The semiconductor capital equipment market covered in this report is segmented –
1) By Type: Wafer Manufacturing Equipment, Assembly And Packaging Equipment, Test Equipment, Other Types
2) By Application: Wafer Processing, Surface Conditioning, Chemical Mechanical Planarization, Chemical Vapor Deposition, Assembly And Packaging
3) By Industry: Consumer Electronics, Healthcare, Automotive, Information Technology (IT) And Telecommunication, Other Industries
By Geography:The regions covered in the semiconductor capital equipment market report are Australia, Brazil, China, France, Germany, India, Indonesia, Japan, Russia, South Korea, UK, USA, Canada, Italy, Spain. North America was the largest region in the semiconductor capital equipment market in 2023.

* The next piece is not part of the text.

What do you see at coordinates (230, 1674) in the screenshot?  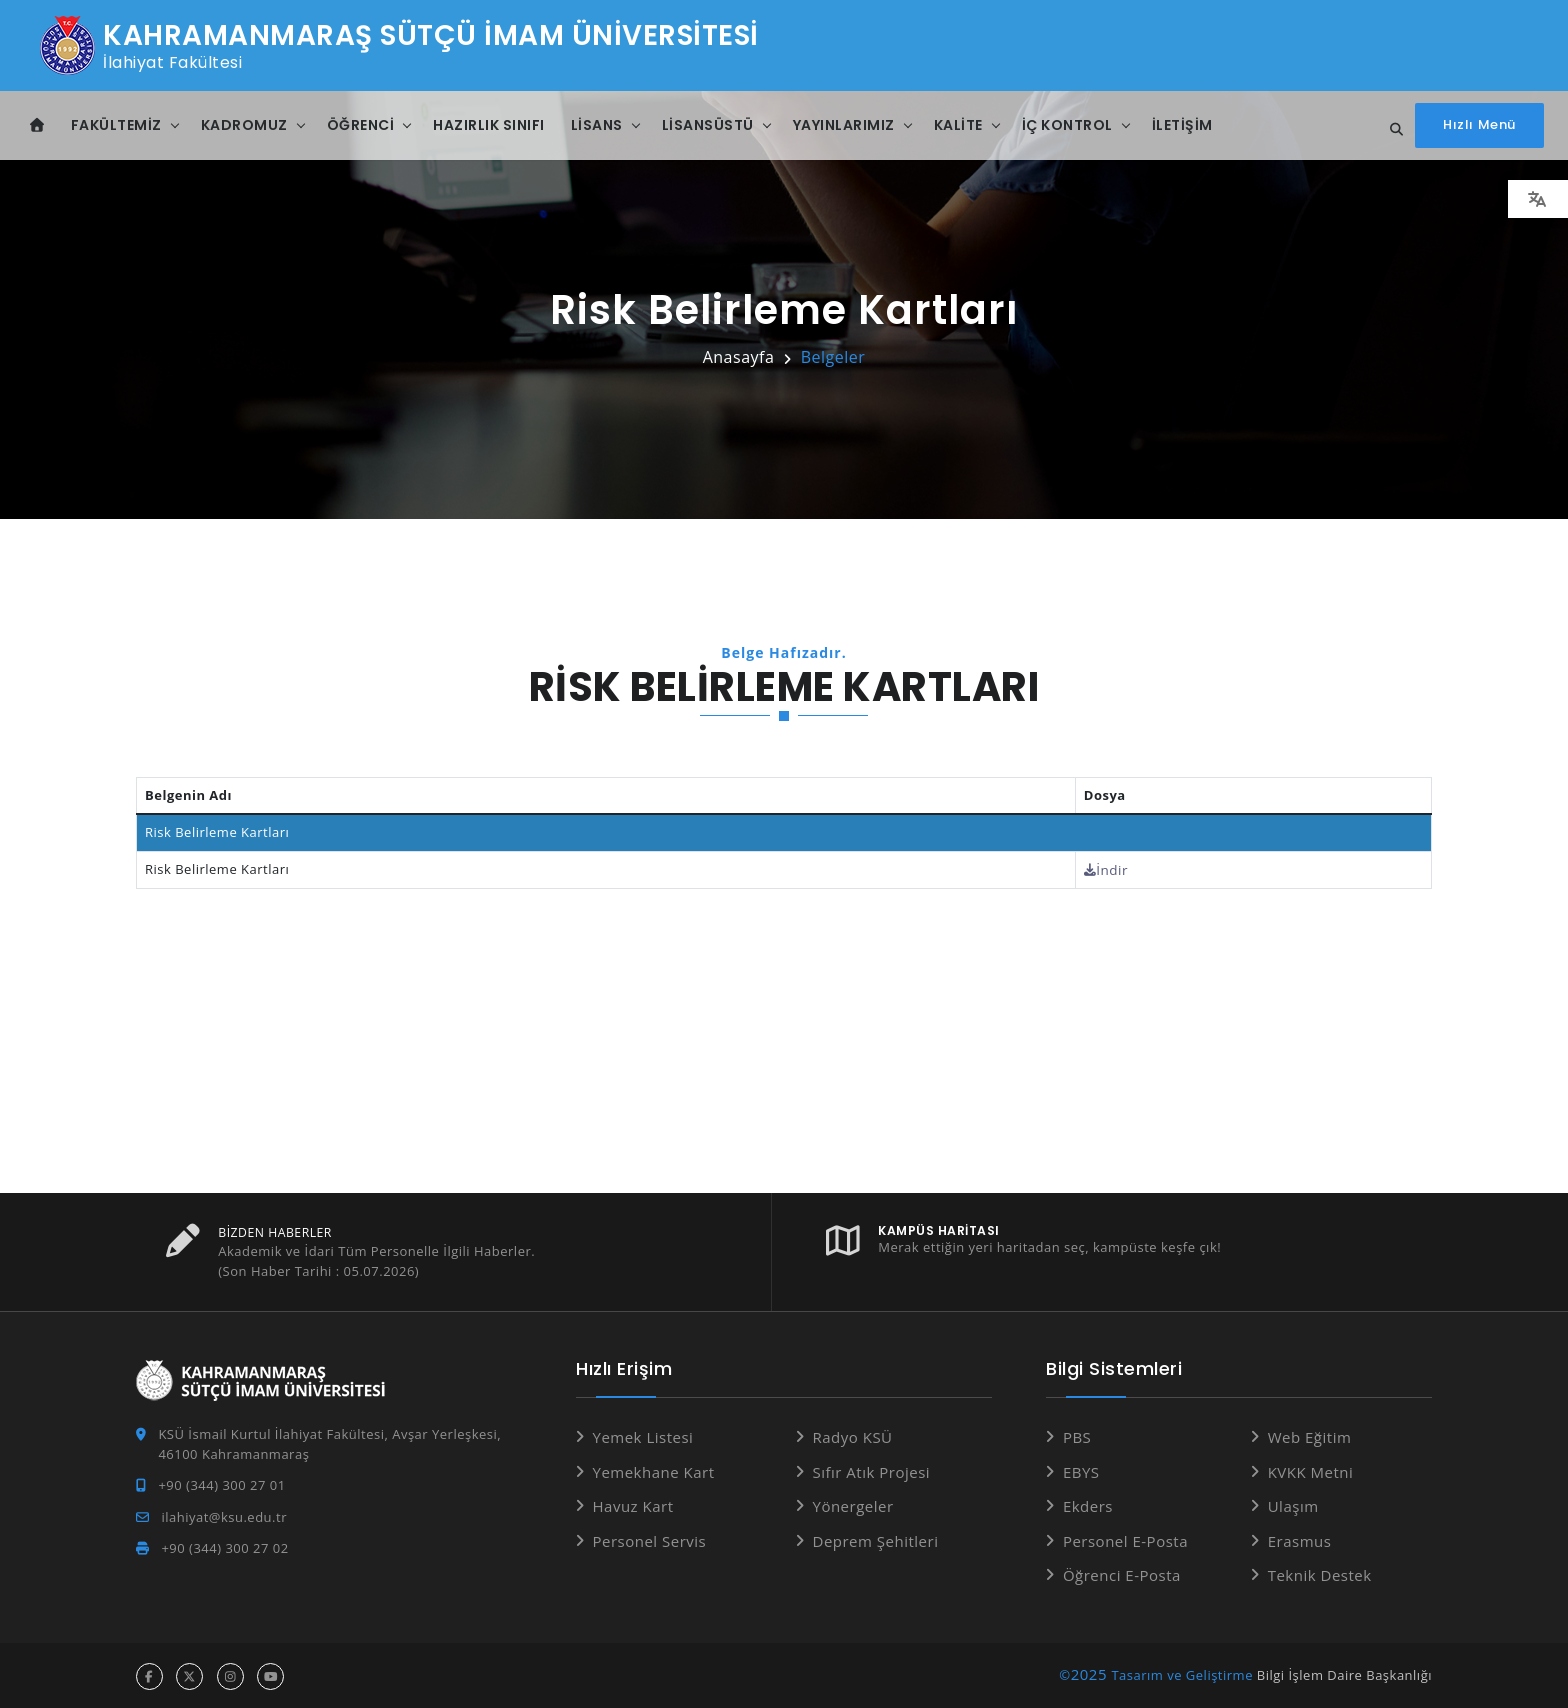 I see `[instagram hesabı]` at bounding box center [230, 1674].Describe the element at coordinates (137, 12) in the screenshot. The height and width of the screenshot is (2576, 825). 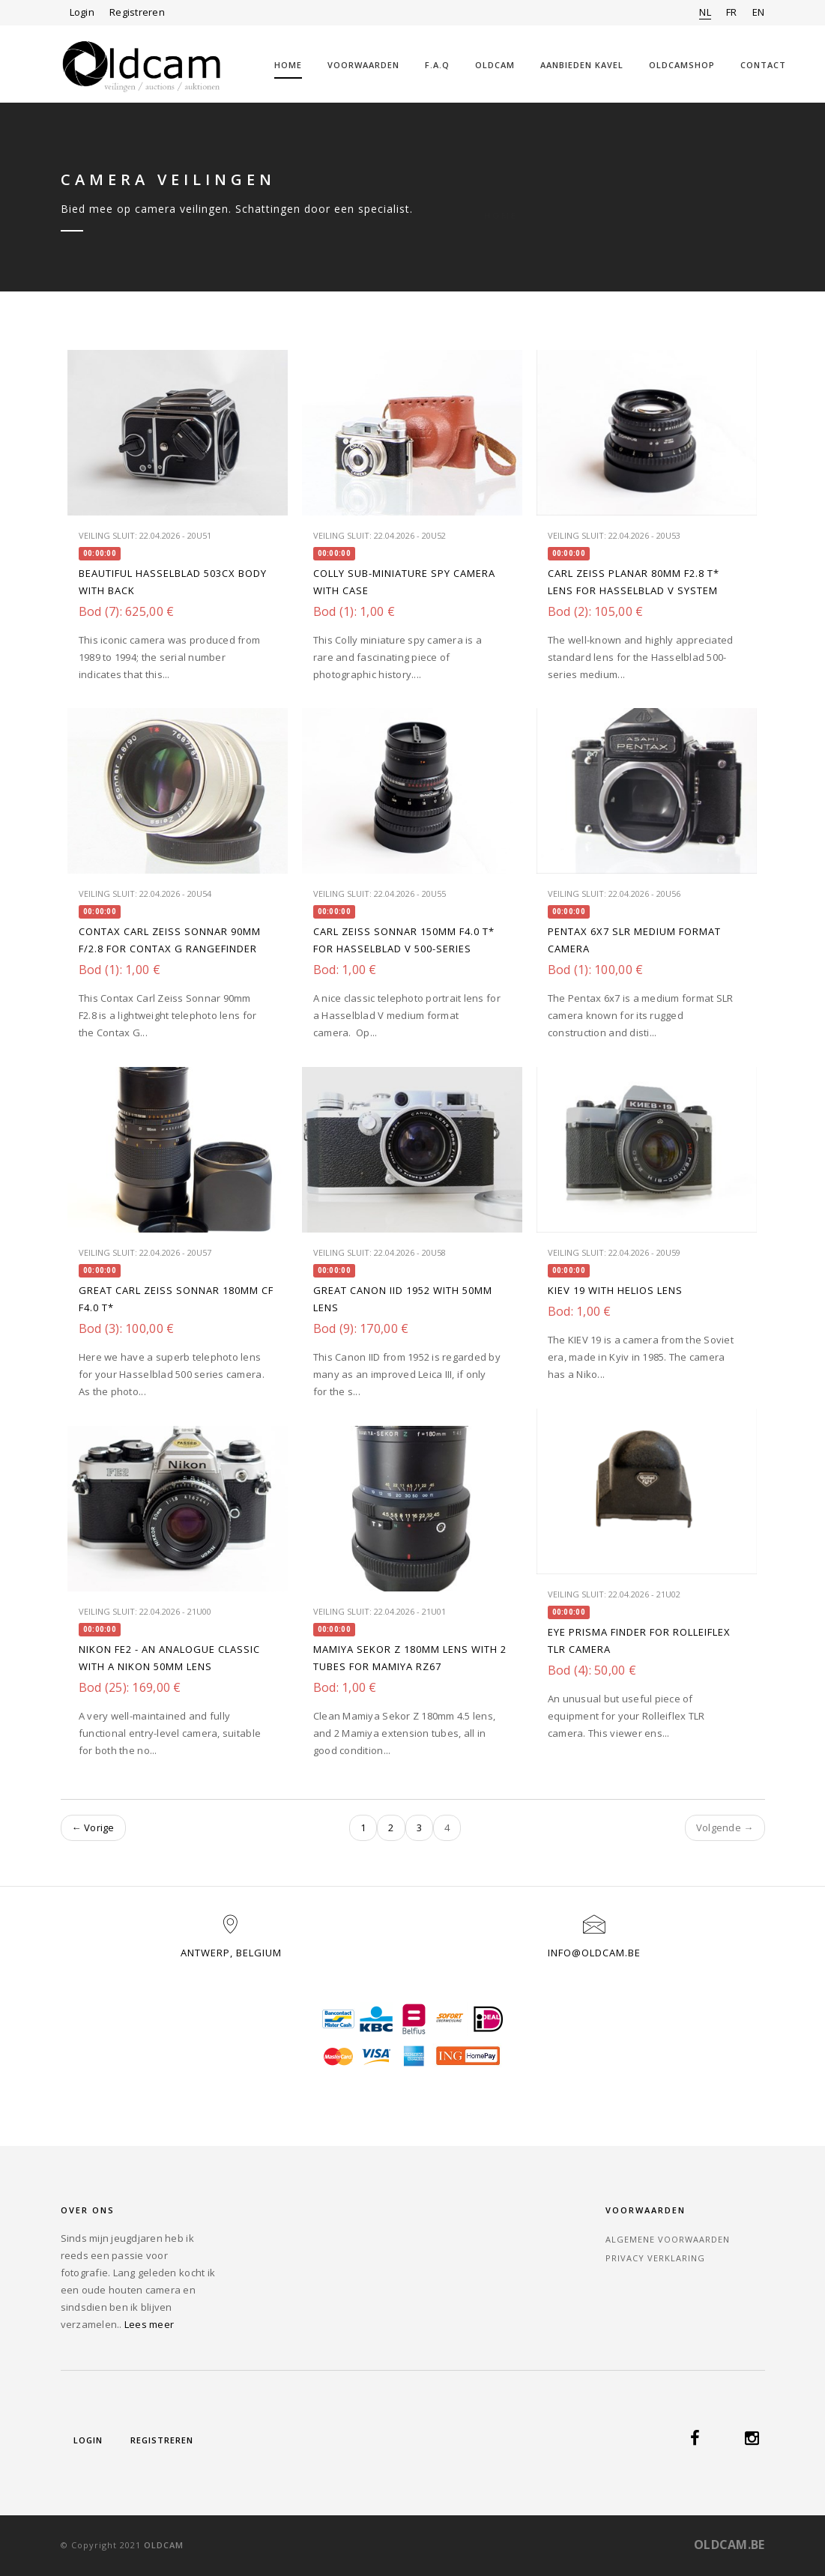
I see `Registreren` at that location.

The Semiconductor Capital Equipment Global Market Report 2024 furnishes information about the global semiconductor capital equipment market, encompassing details like market size, projections for growth, segmentation across various sectors and regions, and an overview of competitors, including their revenues, profiles, and market shares. Furthermore, the report pinpoints potential opportunities and strategic directions derived from market trends and the strategies adopted by key competitors. The report also offers an assessment of how the COVID-19 pandemic, the Russia-Ukraine conflict, and increasing inflation have affected both global and regional markets, furnishing valuable strategic insights for businesses.